# Arrow of Light Awards



## gketell

My son is bridging out of Cub Scouts and into Boy Scouts this month.  My wife runs his den and, with her help, 9 of the 11 boys has earned the Arrow of Light which is the highest achievement in Cub Scouts and the only Cub Scout Achievement you get to carry forward to Boy Scouts.  

To honor their achievement my wife and I made these award plaques.  We did everything involved other than wrapping the thread around the dowels (that the boys parents did).  

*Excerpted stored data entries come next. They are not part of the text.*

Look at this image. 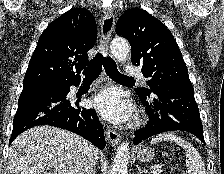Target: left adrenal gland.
Here are the masks:
<instances>
[{
  "label": "left adrenal gland",
  "instance_id": "1",
  "mask_svg": "<svg viewBox=\"0 0 224 174\" xmlns=\"http://www.w3.org/2000/svg\"><path fill=\"white\" fill-rule=\"evenodd\" d=\"M138 174L147 173L146 169H142L139 165L137 166Z\"/></svg>",
  "mask_w": 224,
  "mask_h": 174
}]
</instances>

The plaque is 1x6 red oak hand cut on the band saw and then sanded for eons and routed with a 1/8" round-over bit in my dremel.  We then stained it with Minwax Provencial stain.  The arrow itself is made from 3/8" dowel that we stained.  I used the bandsaw to cut the knock and the slot for the arrow heads which are hand lapped stone glued in with epoxy and wrapped with synthetic sinew.  The fletching is feathers bought from Michael's and hand split and glued on then wrapped with more sinew.  Each arrow is wrapped with embroidery thread with a stripe representing each accomplishment the boy achieved during his time in Cub Scouts.
The drape was created from feathers we ordered on-line glued onto leather thong with wooden beads from Michael's.

GK


----------



## Pen Maker

Why you'd be Handy to have around.. NICE JOB


----------



## darrenjttu

Nice! All I got was a cheap wooden aarow when I got my aarow of light. Its nice to see kids are still in the cub scouts.


----------



## pentex

Great idea and workmanship. They will always remember these. I am 72 and I still remember when I was chosen for the Order of the Arrow when I was a Boy Scout.


----------



## bitshird

That must make you feel very good, Those boys should treasure those plaques a long time.


----------



## Pen Maker

Are you kidding? Kids these days. They'll be using it for a rain slicker hanger for the weeks out!


----------



## nava1uni

Gregg,
  Those are beautiful.  I am sure that all of the boys will be pleased.  Having a teenager I know that they still like things that make memories and connections.


----------



## VisExp

Very nice work Greg, and a great way to honor the boys achievements.


----------



## ranchonodinero

Beautiful work and something the Grandchildren will cherish.


----------



## dntrost

Very nice and a true labor of love!


----------



## stoneman

Very nice idea and execution. The boys must love them.


----------



## gketell

Thanks for all the nice comments.

Pen Maker, I hope you are wrong but there are at least three of the boys I think you will be right about.  One of them keeps getting in trouble over and over for going fishing..... in their fish tank.

Stoneman, we will find out Friday night.  That is when they are presented with the awards.

GK


----------



## ldb2000

Great Craftmanship in those awards . They will cherish them , always .


----------